Des voix, non, que dis-je, une voix, céleste.

Ca alors, pour moi, rien que pour moi, Elle se manifeste !

Mystère, qui est-ce ?

Grand Dieu ! Grands dieux ! Par tous les dieux,

Vos couleurs, Vaucouleurs.

Jeanne d’Arc ! la Lorraine, notre nationale héroïne

 

Une musiquette alors tournicota dans ma tête :

« Jeannette, oublie tes laineuses bêlantes bêtes

Je veux sur le champ te conter fleurette,

Ôtons nuisette, sous-vêts, chaussettes, liquette

Et ébattons-nous tendrement sur l’épaisse moquette

Oui c’est bien moi, je suis ton Charles VII. »

Une voix, cette voix, qui me réclame,

Ardemment, me prie, tout feu tout flamme

« Fais vite, vite, vite.
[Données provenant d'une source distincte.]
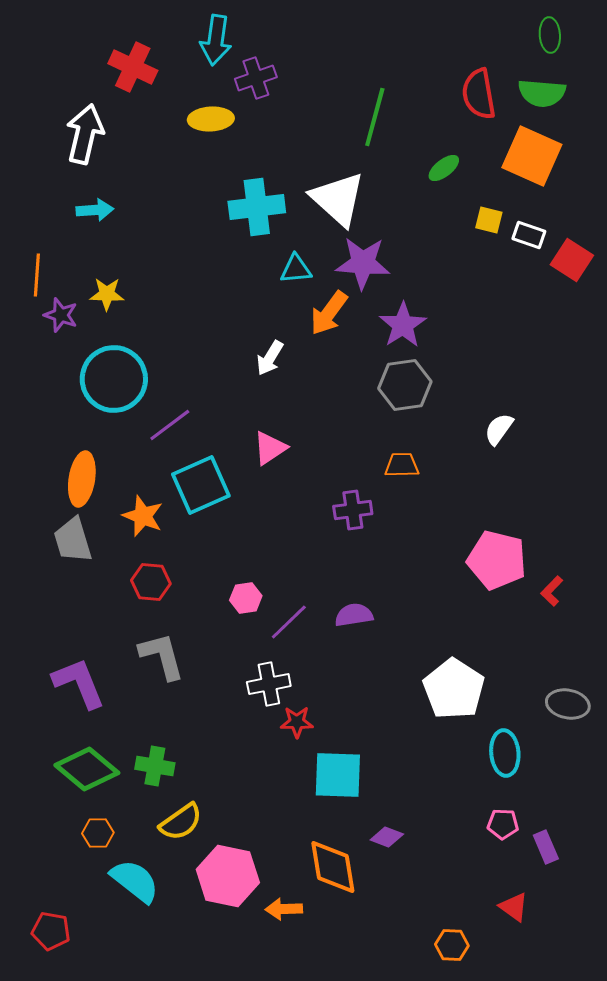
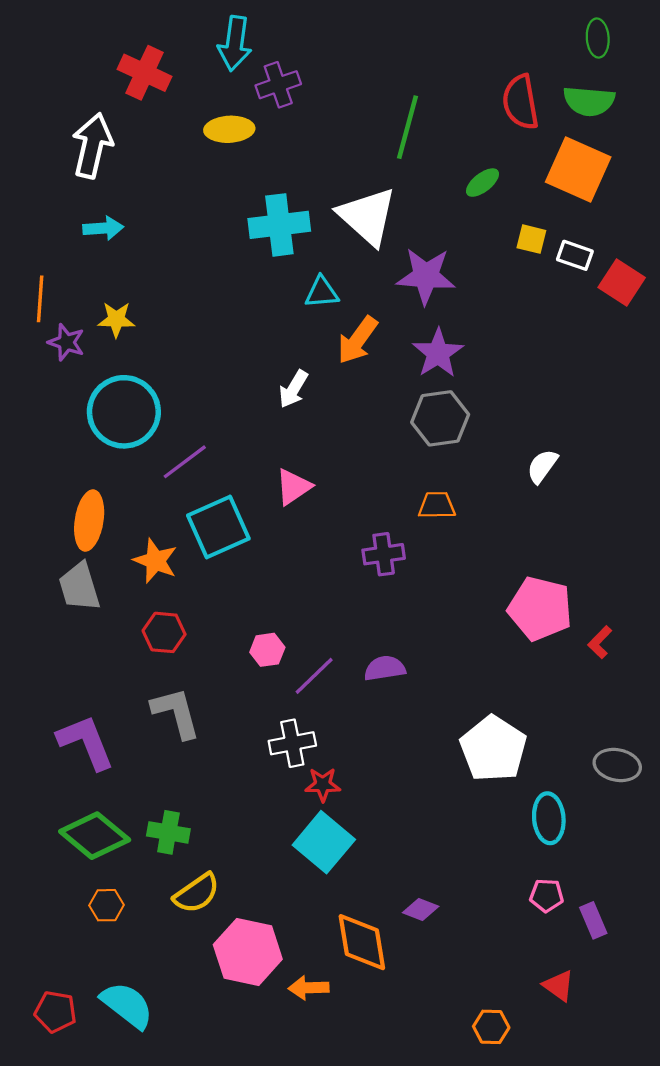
purple star: (363, 263) -> (426, 276), moved
cyan square: (338, 775) -> (324, 842), moved, turned 38
cyan semicircle: (135, 881) -> (127, 1005), moved

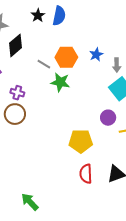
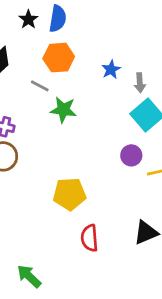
orange hexagon: (66, 57) -> (59, 58), moved
yellow pentagon: (81, 141) -> (69, 194), moved
red semicircle: (86, 174) -> (90, 238), moved

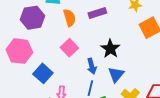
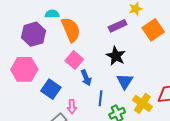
purple rectangle: (97, 13) -> (118, 26), moved
orange semicircle: (70, 18) -> (71, 30), size x1.4
blue arrow: (92, 66) -> (86, 78), moved

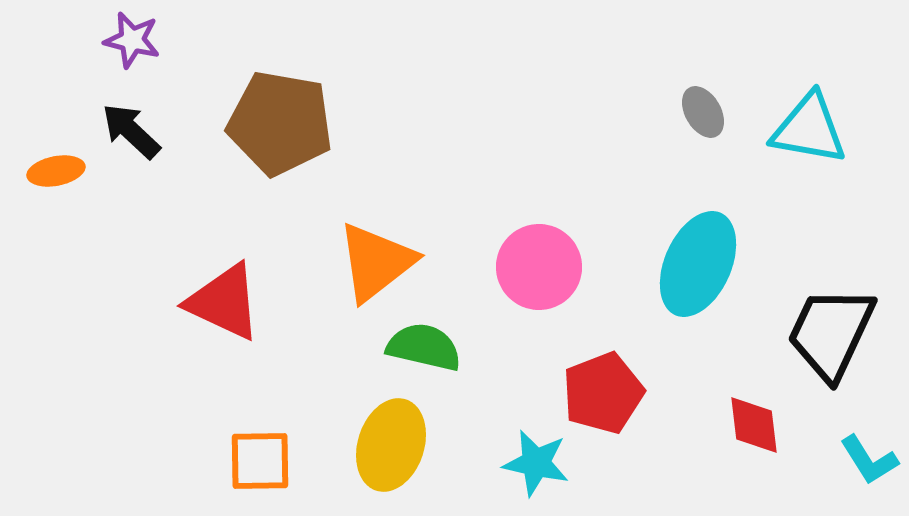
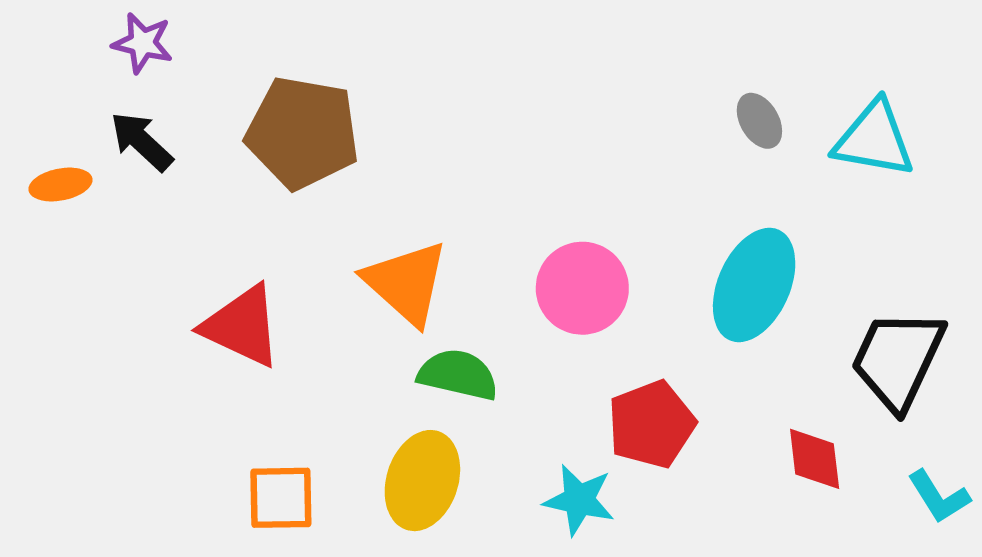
orange triangle: (376, 262) -> (406, 283), turned -40

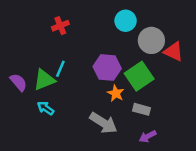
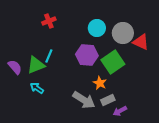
cyan circle: (126, 21) -> (97, 28), moved
orange star: (116, 93) -> (100, 83), moved
gray rectangle: (142, 109) -> (108, 100), moved, turned -40

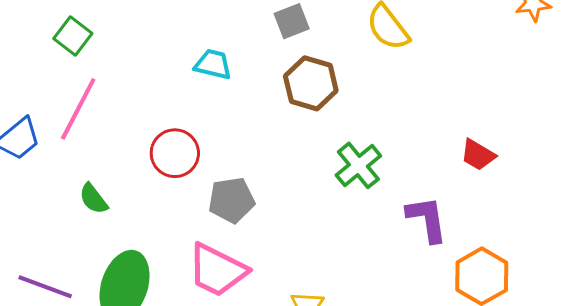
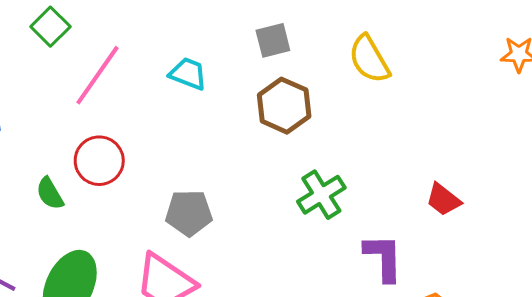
pink line: (78, 109) -> (97, 75), moved
red circle: (175, 153) -> (99, 161), moved

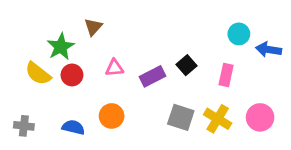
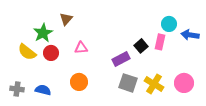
black square: (187, 65) -> (141, 46), moved
pink rectangle: (226, 75) -> (160, 42), moved
purple rectangle: (153, 76) -> (121, 59), moved
blue semicircle: (73, 127) -> (43, 90), moved

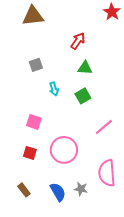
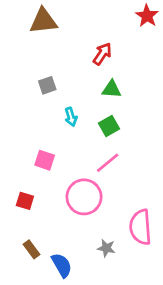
pink line: (104, 127) -> (108, 163), moved
red square: (30, 153) -> (25, 201), moved
blue semicircle: (58, 192) -> (62, 265), moved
Je suis cuite ! »

 

Je l’ai crue.

 

Pendant que dans mon dos une facétieuse vache

De me souffler dans le tuyau de l’oreille :

« Moi aussi j’ai lait cru, comme toi, tout pareil. »

Par le Diable ! Par tous les diables !

Elle ! La Vache qui Rit !

                        J’hallucine !

Je crois que suis aux pâquerettes,

Demain, promis, j’arrête la fumette.

*** fin ***

Si aux voix de sirène tu succombes

Tu creuseras ta tombe.

Depuis la nuit des temps

– cela en fait des nuits et des nuits ! –

au grand jamais chats et rats ne furent amis.

Certain chat lorgnait depuis belle lurette un rat

qui n’était pas de l’Opéra,

nul tutu ne masquait son tentant petit c…

Sacha le chat

Laura le rat.

 

Sacha eut Laura, de l’Opéra ou pas, volontiers croqué

s’il avait seulement pu subrepticement s’en approcher…

Mais voilà, élevé à l’école de la nécessaire méfiance

le rat du matou prudemment se tenait à distance.

 

Laura le rat, Sacha le chat, il l’aura, ne l’aura pas ?

Pour au plus près adroitement l’attirer

et de ses griffes acérées s’en emparer,

le perfide chasseur proposa un jeu

à la grignotante créature à longue queue.

« Faisons la fête.

Mon tout beau, viens jouer avec moi

En confiance, approche toi, rapproche toi

Et en chœur entonnons cette ritournelle

Qui plut et plait tant aux jouvenceaux et jouvencelles.

On y va ? 

– Je te tiens, tu me tiens par la barbichette

Le premier de nous deux qui rira

Aura une tapette… »

Ravi, le rat rit.

Laura pardi perdit.

A rat qui rit hara-kiri garanti.

*** fin ***

Il était une fois de jeunes champignons agglutinés à un tronc

Heureux ô combien de leur confort et de leur sort

– vous savez comme sont les ados –

Jusqu’à ce qu’on leur demande un modeste effort.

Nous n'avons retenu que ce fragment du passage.